Work to complete ▸
Reproduce exactly, and only, the lines below from the one containing "width=325 pixels, height=2576 pixels." through the one containing "The image size is (847, 2576).".

Source data ▸
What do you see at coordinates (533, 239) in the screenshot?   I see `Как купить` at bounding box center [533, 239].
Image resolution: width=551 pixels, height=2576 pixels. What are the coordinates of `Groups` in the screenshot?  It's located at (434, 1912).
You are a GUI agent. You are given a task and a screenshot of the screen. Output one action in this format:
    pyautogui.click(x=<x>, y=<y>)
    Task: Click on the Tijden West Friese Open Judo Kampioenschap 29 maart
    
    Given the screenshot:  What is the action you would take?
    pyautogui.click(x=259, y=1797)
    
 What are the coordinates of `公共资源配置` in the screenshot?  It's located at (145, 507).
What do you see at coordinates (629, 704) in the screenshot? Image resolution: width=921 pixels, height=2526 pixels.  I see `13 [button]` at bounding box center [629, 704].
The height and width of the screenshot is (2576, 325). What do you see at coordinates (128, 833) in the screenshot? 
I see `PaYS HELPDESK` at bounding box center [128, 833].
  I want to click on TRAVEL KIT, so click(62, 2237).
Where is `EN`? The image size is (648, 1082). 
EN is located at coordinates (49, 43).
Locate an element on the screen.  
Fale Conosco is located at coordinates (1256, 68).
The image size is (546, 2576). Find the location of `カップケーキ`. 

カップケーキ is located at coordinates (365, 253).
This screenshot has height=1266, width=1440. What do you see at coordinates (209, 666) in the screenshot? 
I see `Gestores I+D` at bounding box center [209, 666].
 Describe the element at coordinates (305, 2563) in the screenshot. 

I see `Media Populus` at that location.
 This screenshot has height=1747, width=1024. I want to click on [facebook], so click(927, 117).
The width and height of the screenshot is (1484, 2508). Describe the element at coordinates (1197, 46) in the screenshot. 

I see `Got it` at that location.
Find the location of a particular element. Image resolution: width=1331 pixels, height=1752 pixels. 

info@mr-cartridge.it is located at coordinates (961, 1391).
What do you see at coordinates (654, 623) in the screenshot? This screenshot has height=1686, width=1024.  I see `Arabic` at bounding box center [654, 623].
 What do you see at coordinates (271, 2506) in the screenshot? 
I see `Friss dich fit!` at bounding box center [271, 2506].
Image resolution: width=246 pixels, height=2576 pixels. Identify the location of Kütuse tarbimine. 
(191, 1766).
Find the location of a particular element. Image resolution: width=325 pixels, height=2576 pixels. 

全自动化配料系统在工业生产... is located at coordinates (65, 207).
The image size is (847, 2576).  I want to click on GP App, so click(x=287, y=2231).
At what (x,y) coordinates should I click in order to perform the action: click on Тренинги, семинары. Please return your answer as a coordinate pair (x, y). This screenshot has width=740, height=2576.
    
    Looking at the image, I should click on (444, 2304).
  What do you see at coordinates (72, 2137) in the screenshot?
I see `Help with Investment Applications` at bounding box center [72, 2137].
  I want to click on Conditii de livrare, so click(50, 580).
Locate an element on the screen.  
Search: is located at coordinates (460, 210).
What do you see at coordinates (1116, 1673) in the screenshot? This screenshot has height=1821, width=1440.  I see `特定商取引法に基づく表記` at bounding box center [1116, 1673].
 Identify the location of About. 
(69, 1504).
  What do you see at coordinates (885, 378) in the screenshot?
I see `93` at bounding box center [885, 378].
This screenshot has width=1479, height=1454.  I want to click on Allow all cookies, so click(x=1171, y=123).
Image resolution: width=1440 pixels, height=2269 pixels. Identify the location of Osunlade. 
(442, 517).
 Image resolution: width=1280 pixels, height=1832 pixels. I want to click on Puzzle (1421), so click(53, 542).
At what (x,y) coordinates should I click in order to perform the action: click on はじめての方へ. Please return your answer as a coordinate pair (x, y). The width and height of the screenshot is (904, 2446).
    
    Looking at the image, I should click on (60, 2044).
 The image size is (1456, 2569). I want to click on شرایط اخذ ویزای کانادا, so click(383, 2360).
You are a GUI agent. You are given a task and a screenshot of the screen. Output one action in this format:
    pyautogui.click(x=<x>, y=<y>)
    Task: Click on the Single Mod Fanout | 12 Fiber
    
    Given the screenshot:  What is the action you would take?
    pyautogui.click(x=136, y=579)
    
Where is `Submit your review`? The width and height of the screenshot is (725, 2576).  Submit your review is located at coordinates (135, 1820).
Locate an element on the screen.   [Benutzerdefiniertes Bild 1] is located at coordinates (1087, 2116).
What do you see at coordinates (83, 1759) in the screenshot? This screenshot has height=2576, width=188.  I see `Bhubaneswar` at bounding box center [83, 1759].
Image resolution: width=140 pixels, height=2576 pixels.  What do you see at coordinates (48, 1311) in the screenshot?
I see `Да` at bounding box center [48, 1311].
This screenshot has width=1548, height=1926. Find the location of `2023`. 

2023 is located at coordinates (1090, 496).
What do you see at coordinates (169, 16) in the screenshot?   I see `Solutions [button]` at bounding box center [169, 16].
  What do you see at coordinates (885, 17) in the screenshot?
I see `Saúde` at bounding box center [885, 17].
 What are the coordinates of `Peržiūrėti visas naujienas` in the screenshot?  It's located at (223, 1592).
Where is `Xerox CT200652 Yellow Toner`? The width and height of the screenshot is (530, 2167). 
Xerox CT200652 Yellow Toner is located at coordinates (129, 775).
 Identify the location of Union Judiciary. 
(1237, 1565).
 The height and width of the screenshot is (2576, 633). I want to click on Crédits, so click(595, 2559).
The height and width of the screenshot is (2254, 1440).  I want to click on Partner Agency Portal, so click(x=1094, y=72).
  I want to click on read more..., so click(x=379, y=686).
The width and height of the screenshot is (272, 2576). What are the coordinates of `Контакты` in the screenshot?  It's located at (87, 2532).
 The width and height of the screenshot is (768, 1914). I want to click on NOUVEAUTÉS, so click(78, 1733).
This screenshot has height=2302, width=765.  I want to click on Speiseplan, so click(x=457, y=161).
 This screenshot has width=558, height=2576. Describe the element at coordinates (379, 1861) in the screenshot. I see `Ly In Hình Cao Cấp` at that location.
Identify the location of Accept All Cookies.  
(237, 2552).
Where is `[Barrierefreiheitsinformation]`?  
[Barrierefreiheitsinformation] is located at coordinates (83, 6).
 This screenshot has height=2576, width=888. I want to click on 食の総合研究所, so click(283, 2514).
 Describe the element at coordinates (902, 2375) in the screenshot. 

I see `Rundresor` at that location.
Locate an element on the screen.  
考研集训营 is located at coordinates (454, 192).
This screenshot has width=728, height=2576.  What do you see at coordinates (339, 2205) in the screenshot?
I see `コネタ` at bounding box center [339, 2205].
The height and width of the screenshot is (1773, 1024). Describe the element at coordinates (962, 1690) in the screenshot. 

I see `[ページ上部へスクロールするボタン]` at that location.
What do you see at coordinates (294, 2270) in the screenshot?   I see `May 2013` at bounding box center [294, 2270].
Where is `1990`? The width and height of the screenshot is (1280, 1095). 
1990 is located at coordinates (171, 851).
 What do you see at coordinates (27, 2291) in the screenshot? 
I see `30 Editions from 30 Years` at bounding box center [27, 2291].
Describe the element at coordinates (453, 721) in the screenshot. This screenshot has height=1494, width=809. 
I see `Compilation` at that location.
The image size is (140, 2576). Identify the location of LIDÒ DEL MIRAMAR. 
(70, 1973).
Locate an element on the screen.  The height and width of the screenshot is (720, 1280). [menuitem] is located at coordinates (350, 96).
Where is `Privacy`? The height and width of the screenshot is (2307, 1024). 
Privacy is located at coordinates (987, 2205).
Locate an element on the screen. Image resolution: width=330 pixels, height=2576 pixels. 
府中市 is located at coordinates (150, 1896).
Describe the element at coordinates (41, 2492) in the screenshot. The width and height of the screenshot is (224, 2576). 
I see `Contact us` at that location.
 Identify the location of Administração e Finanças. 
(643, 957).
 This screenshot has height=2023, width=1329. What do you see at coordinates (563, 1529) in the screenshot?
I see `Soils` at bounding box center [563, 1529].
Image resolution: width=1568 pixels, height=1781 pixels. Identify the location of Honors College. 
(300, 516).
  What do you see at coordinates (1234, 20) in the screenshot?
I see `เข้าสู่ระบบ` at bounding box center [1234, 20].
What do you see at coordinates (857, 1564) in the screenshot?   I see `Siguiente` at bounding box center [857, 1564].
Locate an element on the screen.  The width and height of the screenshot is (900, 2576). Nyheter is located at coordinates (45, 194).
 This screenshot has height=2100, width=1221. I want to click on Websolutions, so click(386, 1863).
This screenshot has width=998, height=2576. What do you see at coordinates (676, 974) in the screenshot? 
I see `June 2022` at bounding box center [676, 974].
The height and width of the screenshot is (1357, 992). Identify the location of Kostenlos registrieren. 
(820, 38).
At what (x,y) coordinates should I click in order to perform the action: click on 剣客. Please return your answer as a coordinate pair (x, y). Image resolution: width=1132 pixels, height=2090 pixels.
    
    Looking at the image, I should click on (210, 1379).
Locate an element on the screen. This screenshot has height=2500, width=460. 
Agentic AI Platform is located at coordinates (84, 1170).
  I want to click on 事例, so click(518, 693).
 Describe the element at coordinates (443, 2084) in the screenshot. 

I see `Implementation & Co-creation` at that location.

Solution for this problem ▸
Find the location of a particular element. Image resolution: width=325 pixels, height=2576 pixels. 

全自动化配料系统在工业生产... is located at coordinates (65, 207).
The image size is (847, 2576).  I want to click on GP App, so click(x=287, y=2231).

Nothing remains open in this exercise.